Но не тут-то было. Еще полвека Каррпорт пребывал в дремоте, нисколько не меняясь, но вот потом...
Каждое следующее поколение нью-йоркцев производит новую волну нуворишей, наиболее отвязанная часть которых устремляется на Лонг-Айленд, чтобы основать там очередное модное горячее тусовочное место, где так классно отрываться по выходным! Бухта Карра подверглась подобному нашествию в двадцатые годы, когда сюда хлынули юнцы с Уолл-стрит с замашками Гэтсби и их бойкие подружки-нимфетки, которые приходили в экстаз от одного вида огоньков с кораблей, так хорошо различимых с берега: наверняка же это контрабандисты! И они везут над темными океанскими безднами выпивку, которую им предстоит вкусить в следующую пятницу. (По правде говоря, это были преимущественно рыбаки, а тот алкоголь, который предстояло потребить обитателям Каррпорта в ближайшие выходные, в данный момент булькал в чанах на складах Бронкса).
Но давно отправились на свалку истории многочисленные Гэтсби со своими нимфетками. Легкий аромат беспутства, столь любимый тусовщиками былого, сменился в Каррпорте стойким запахом денежной основательности. Здесь начали селиться солидные владельцы крупных торговых компаний, и вскоре окрестности Каррпорта, как, впрочем, и весь Лонг-Айленд, до горизонта были застроены летними коттеджами. (Сегодня остров больше всего напоминает пейзажные картины до открытия перспективы).
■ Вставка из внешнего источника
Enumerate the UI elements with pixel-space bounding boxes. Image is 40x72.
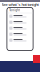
staticText: Tonight — [9, 8, 20, 12]
staticText: See what's hot tonight — [2, 2, 38, 7]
Разыскиваемый адвокатами Фредерик Альберт Маллинз и его сосед с подозрительной фамилией Эммалайн Анадарко тоже когда-то жили там, на Ред-Тайд-стрит. Но по-прежнему украшающие берега бухты старинные дома морских капитанов – просторные и опрятные, с черепичной кровлей, мансардами и огромными верандами – ныне принадлежат управляющим крупных корпораций, а порой и самим корпорациям.
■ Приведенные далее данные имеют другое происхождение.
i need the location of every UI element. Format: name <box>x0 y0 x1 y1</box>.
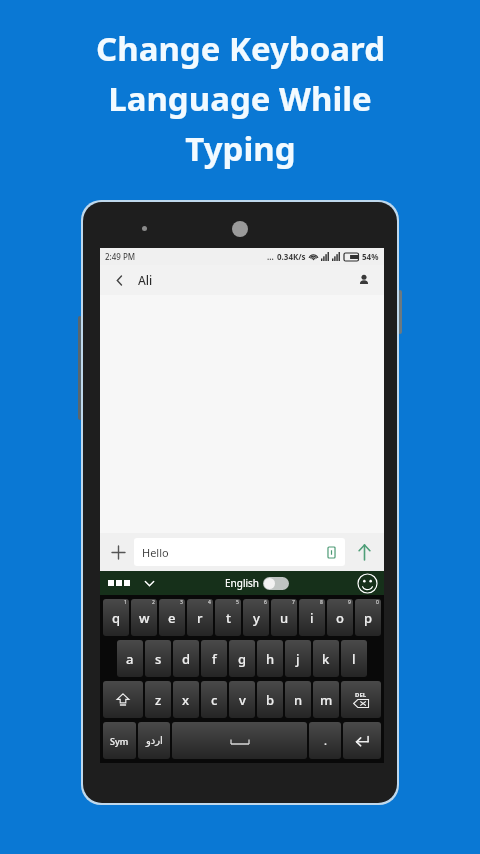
button[interactable]: c <box>201 681 227 718</box>
staticText: ... <box>267 251 274 262</box>
button[interactable]: l <box>341 640 367 677</box>
staticText: 5 <box>236 599 239 606</box>
staticText: 4 <box>208 599 211 606</box>
button[interactable]: Key <box>343 722 381 759</box>
staticText: اردو <box>146 735 163 747</box>
button[interactable]: Key <box>103 681 143 718</box>
staticText: . <box>324 733 327 748</box>
staticText: 9 <box>348 599 351 606</box>
button[interactable]: n <box>285 681 311 718</box>
staticText: y <box>253 609 260 627</box>
staticText: Change Keyboard <box>96 26 385 71</box>
button[interactable]: t <box>215 599 241 636</box>
button[interactable]: b <box>257 681 283 718</box>
staticText: f <box>212 650 217 668</box>
button[interactable]: s <box>145 640 171 677</box>
staticText: DEL <box>355 691 367 699</box>
button[interactable]: i <box>299 599 325 636</box>
staticText: h <box>266 650 275 668</box>
staticText: s <box>155 650 162 668</box>
staticText: 7 <box>292 599 295 606</box>
staticText: 3 <box>180 599 183 606</box>
staticText: 1 <box>124 599 127 606</box>
button[interactable]: u <box>271 599 297 636</box>
staticText: b <box>266 691 275 709</box>
button[interactable]: Attach <box>105 539 131 565</box>
staticText: r <box>197 609 203 627</box>
staticText: English <box>225 576 260 590</box>
staticText: x <box>182 691 190 709</box>
staticText: a <box>126 650 134 668</box>
staticText: 0.34K/s <box>277 251 306 262</box>
button[interactable]: a <box>117 640 143 677</box>
staticText: o <box>336 609 344 627</box>
staticText: Hello <box>142 545 169 560</box>
button[interactable]: f <box>201 640 227 677</box>
button[interactable]: اردو <box>138 722 170 759</box>
staticText: u <box>280 609 289 627</box>
button[interactable]: Hide keyboard <box>140 574 158 592</box>
button[interactable]: q <box>103 599 129 636</box>
staticText: w <box>139 609 150 627</box>
staticText: i <box>310 609 314 627</box>
button[interactable]: Emoji <box>357 573 378 594</box>
staticText: j <box>296 650 300 668</box>
button[interactable]: Key <box>172 722 307 759</box>
button[interactable]: English <box>225 576 289 590</box>
staticText: v <box>239 691 246 709</box>
staticText: Ali <box>138 272 153 288</box>
button[interactable]: Hello <box>134 538 345 566</box>
button[interactable]: o <box>327 599 353 636</box>
staticText: c <box>211 691 218 709</box>
staticText: t <box>226 609 231 627</box>
button[interactable]: x <box>173 681 199 718</box>
button[interactable]: y <box>243 599 269 636</box>
staticText: 6 <box>264 599 267 606</box>
staticText: 8 <box>320 599 323 606</box>
staticText: d <box>182 650 191 668</box>
button[interactable]: Key <box>341 681 381 718</box>
staticText: m <box>320 691 333 709</box>
staticText: e <box>168 609 176 627</box>
button[interactable]: Keyboard menu <box>106 578 132 588</box>
staticText: 0 <box>376 599 379 606</box>
staticText: 54% <box>362 251 379 262</box>
button[interactable]: h <box>257 640 283 677</box>
button[interactable]: e <box>159 599 185 636</box>
button[interactable]: d <box>173 640 199 677</box>
staticText: Typing <box>185 126 296 171</box>
staticText: l <box>352 650 356 668</box>
staticText: q <box>112 609 121 627</box>
staticText: n <box>294 691 303 709</box>
button[interactable]: z <box>145 681 171 718</box>
button[interactable]: . <box>309 722 341 759</box>
staticText: k <box>322 650 330 668</box>
button[interactable]: v <box>229 681 255 718</box>
staticText: 2:49 PM <box>105 251 136 262</box>
button[interactable]: Back <box>108 269 130 291</box>
button[interactable]: m <box>313 681 339 718</box>
button[interactable]: Sym <box>103 722 136 759</box>
button[interactable]: p <box>355 599 381 636</box>
staticText: Language While <box>108 76 372 121</box>
button[interactable]: w <box>131 599 157 636</box>
button[interactable]: r <box>187 599 213 636</box>
staticText: g <box>238 650 247 668</box>
staticText: Sym <box>110 735 129 747</box>
staticText: p <box>364 609 373 627</box>
staticText: z <box>155 691 162 709</box>
button[interactable]: Contact profile <box>352 268 376 292</box>
button[interactable]: Send <box>349 537 379 567</box>
button[interactable]: j <box>285 640 311 677</box>
button[interactable]: g <box>229 640 255 677</box>
button[interactable]: k <box>313 640 339 677</box>
staticText: 2 <box>152 599 155 606</box>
Сегодняшние обитатели Каррпорта – по большей части акулы бизнеса и светские львы, для которых летний дом служит просто дополнением к пентхаусу на Манхэттене. Фактически эти люди живут в Лондоне, Чикаго, Сиднее, Рио, Гштаде, Кап д’Антибе, Аспене... И бесполезно спрашивать, где расположен их настоящий дом. Они просто пожмут плечами: «Простите, но об этом знает только мой бухгалтер».
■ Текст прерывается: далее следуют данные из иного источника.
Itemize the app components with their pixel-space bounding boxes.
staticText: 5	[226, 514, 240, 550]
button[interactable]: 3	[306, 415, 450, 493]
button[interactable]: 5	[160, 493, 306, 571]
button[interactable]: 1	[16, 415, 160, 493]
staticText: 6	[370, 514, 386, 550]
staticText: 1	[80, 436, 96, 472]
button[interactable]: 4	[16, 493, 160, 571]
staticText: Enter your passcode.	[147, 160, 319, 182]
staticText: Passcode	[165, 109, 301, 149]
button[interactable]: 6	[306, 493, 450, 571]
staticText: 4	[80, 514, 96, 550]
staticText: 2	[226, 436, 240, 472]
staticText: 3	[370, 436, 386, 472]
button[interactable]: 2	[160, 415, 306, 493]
В настоящее время шесть больших старинных зданий на берегах бухты принадлежат корпорациям и используются, если верить этим самым бухгалтерам, для « встреч, семинаров, консультаций с клиентами и опросов фокус-групп». Это также оазисы для отдыха и восстановления больших боссов, когда кто-то из них вдруг возжелает смотаться сюда на солнечные выходные из Бостона, Нью-Йорка или Вашингтона.
Одно из этих зданий, дом номер 27 по Виста-драйв, принадлежит «ТрансГлобал Юниверсал Индастриз» (или «ТЮИ», как она известна на Нью-Йоркской фондовой бирже), а точнее Максу Фербенксу – миллиардеру, крупнейшему медиамагнату и девелоперу, владеющему значительной частью нашей планеты и производимой на ней продукции через многочисленные сложно взаимосвязанные компании. Но только очень опытные финансисты смогли бы распутать весь клубок, который в конечном счете вывел бы их на корпорацию «ТЮИ» и ее единственного хозяина – Макса Фербенкса.
У которого явно не задался год. Сорвались несколько крупных сделок, не удалось подкупить ряд политиков в разных странах мира, а прогнозы, сделанные его аналитиками, большей частью не сбылись.
Наличные текли рекой, но, увы, не в том направлении. Резервы были вложены в дело, когда все еще было нормально, и сейчас, когда потребовалось растрясти жирок, выяснилось, что жирка-то и не осталось. Макс Фербенкс был далеко не беден (от бедных людей его отделяли, как минимум, несколько световых лет), но финансовые проблемы загнали его в угол и вынудили его бухгалтеров перейти к решительным мерам.